**Directions for this task:**
Among the entries below, copy only the span from the line containing "A manufacturer of industrial components" through the line containing "LKJ-BL-010-ISS". Do so exactly, and skip the pictures.

Extracted data entries
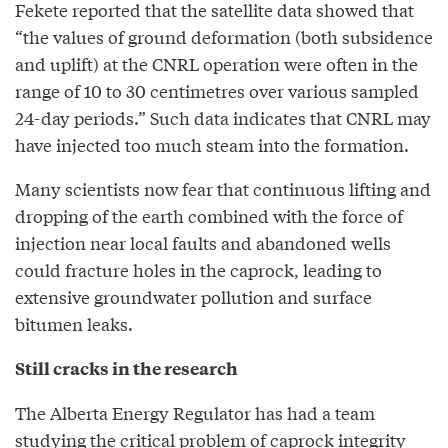
Fekete reported that the satellite data showed that
“the values of ground deformation (both subsidence
and uplift) at the CNRL operation were often in the
range of 10 to 30 centimetres over various sampled
24-day periods.” Such data indicates that CNRL may
have injected too much steam into the formation.
Many scientists now fear that continuous lifting and
dropping of the earth combined with the force of
injection near local faults and abandoned wells
could fracture holes in the caprock, leading to
extensive groundwater pollution and surface
bitumen leaks.
Still cracks in the research
The Alberta Energy Regulator has had a team
studying the critical problem of caprock integrity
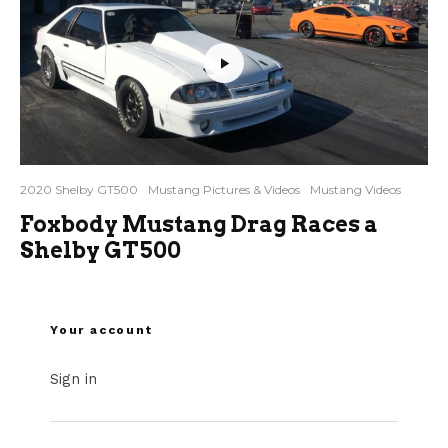
2020 Shelby GT500
Mustang Pictures & Videos
Mustang Videos
Foxbody Mustang Drag Races a
Shelby GT500
Your account
Sign in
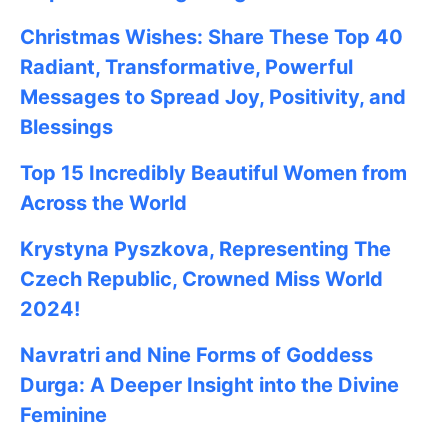
Christmas Wishes: Share These
Top 40
Radiant, Transformative, Powerful
Messages to Spread Joy, Positivity, and
Blessings
Top 15 Incredibly Beautiful Women from
Across the World
Krystyna Pyszkova, Representing The
Czech Republic, Crowned Miss World
2024!
Navratri and Nine Forms of Goddess
Durga: A Deeper Insight into the Divine
Feminine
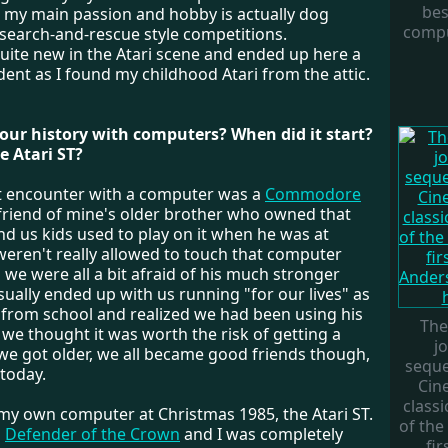
bes
 my main passion and hobby is actually dog
compu
 search-and-rescue style competitions.
quite new in the Atari scene and ended up here a
cident as I found my childhood Atari from the attic.
your history with computers? When did it start?
 Atari ST?
st encounter with a computer was a
Commodore
a friend of mine's older brother who owned that
d us kids used to play on it when he was at
weren't really allowed to touch that computer
we were all a bit afraid of his much stronger
usually ended up with us running "for our lives" as
 from school and realized we had been using his
The
 we thought it was worth the risk of getting a
j
 we got older, we all became good friends though,
seque
 today.
Cin
class
t my own computer at Christmas 1985, the Atari ST.
of the
h
Defender of the Crown
and I was completely
fi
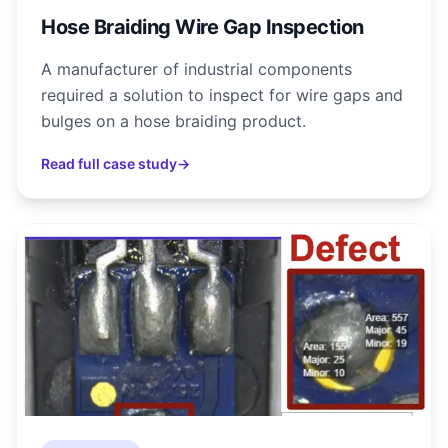
Hose Braiding Wire Gap Inspection
A manufacturer of industrial components
required a solution to inspect for wire gaps and
bulges on a hose braiding product.
Read full case study
→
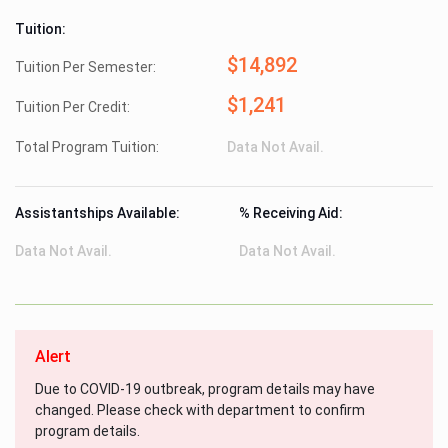
Tuition:
$14,892
Tuition Per Semester:
$1,241
Tuition Per Credit:
Total Program Tuition:
Data Not Avail.
Assistantships Available:
% Receiving Aid:
Data Not Avail.
Data Not Avail.
Alert
Due to COVID-19 outbreak, program details may have
changed. Please check with department to confirm
program details.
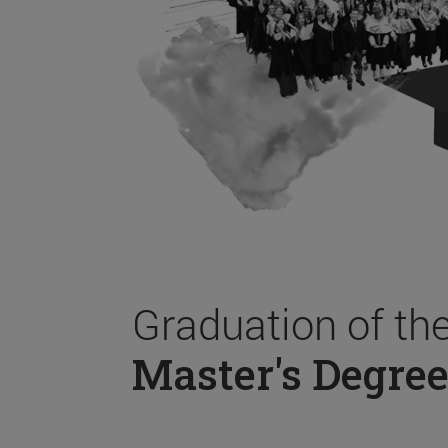
Graduation of th
Master's Degree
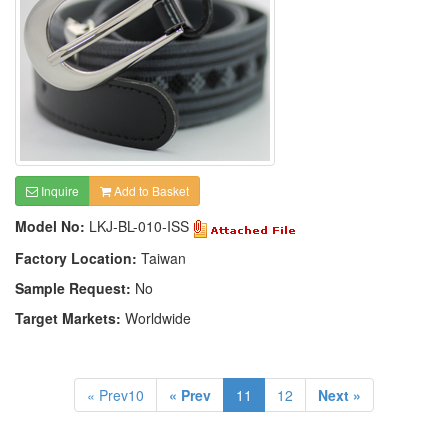
Inquire
Add to Basket
Model No:
LKJ-BL-010-ISS
Factory Location:
Taiwan
Sample Request:
No
Target Markets:
Worldwide
« Prev10
« Prev
11
12
Next »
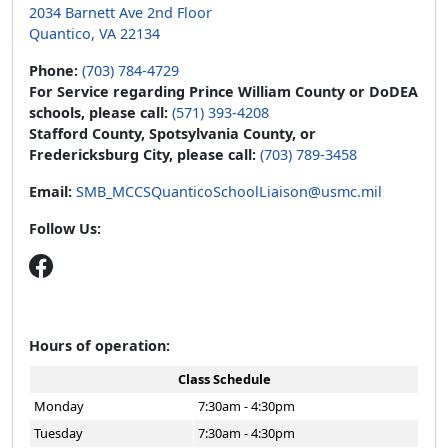
2034 Barnett Ave 2nd Floor
Quantico, VA 22134
Phone:
(703) 784-4729
For Service regarding Prince William County or DoDEA
schools, please call:
(571) 393-4208
Stafford County, Spotsylvania County, or
Fredericksburg City, please call:
(703) 789-3458
Email:
SMB_MCCSQuanticoSchoolLiaison@usmc.mil
Follow Us:
Hours of operation:
Class Schedule
Monday
7:30am - 4:30pm
Tuesday
7:30am - 4:30pm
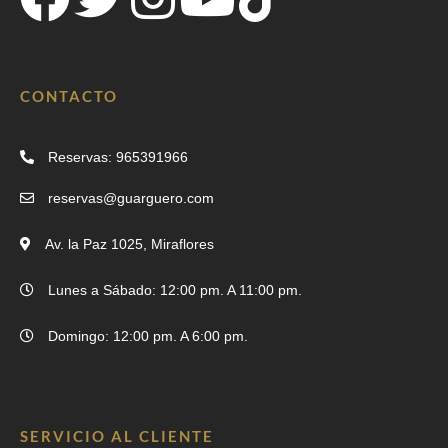
CONTACTO
Reservas: 965391966
reservas@guarguero.com
Av. la Paz 1025, Miraflores
Lunes a Sábado: 12:00 pm. A 11:00 pm.
Domingo: 12:00 pm. A 6:00 pm.
SERVICIO AL CLIENTE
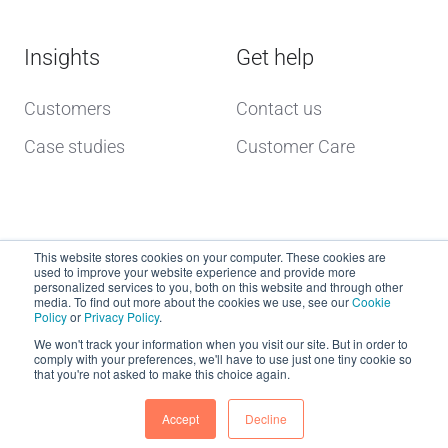
Insights
Get help
Customers
Contact us
Case studies
Customer Care
This website stores cookies on your computer. These cookies are
used to improve your website experience and provide more
personalized services to you, both on this website and through other
media. To find out more about the cookies we use, see our
Cookie
Policy
or
Privacy Policy
.
Copyright © 2026 dcs plus
We won't track your information when you visit our site. But in order to
comply with your preferences, we'll have to use just one tiny cookie so
that you're not asked to make this choice again.
Website Terms of Use
dcs plus Delivery Terms
Accept
Decline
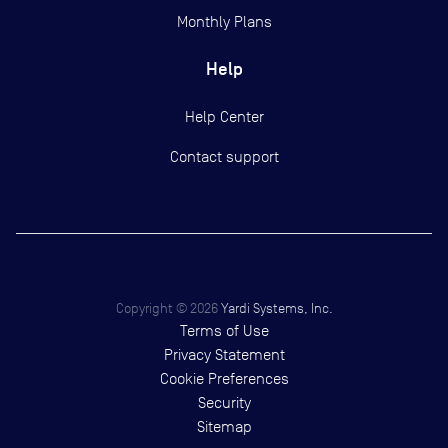
Monthly Plans
Help
Help Center
Contact support
Copyright ©
2026
Yardi Systems, Inc.
Terms of Use
Privacy Statement
Cookie Preferences
Security
Sitemap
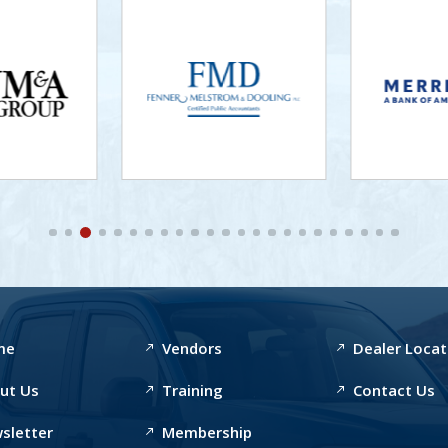
me
Vendors
Dealer Locat
ut Us
Training
Contact Us
sletter
Membership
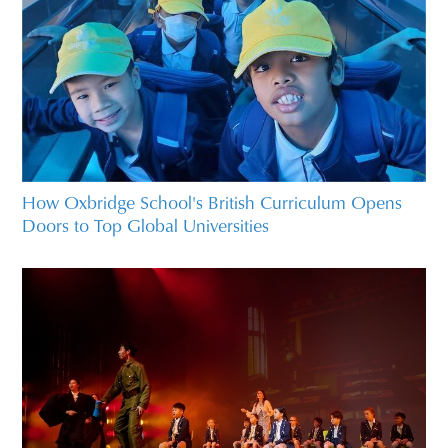
How Oxbridge School's British Curriculum Opens
Doors to Top Global Universities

**Your solution:**
A manufacturer of industrial components
required a solution to inspect for wire gaps and
bulges on a hose braiding product.
Read full case study
→
Tuition:
$14,892
Tuition Per Semester:
$1,241
Tuition Per Credit:
Total Program Tuition:
Data Not Avail.
Assistantships Available:
% Receiving Aid:
Data Not Avail.
Data Not Avail.
Alert
Due to COVID-19 outbreak, program details may have
changed. Please check with department to confirm
program details.
Graduation of th
Master's Degree
Inquire
Add to Basket
Model No:
LKJ-BL-010-ISS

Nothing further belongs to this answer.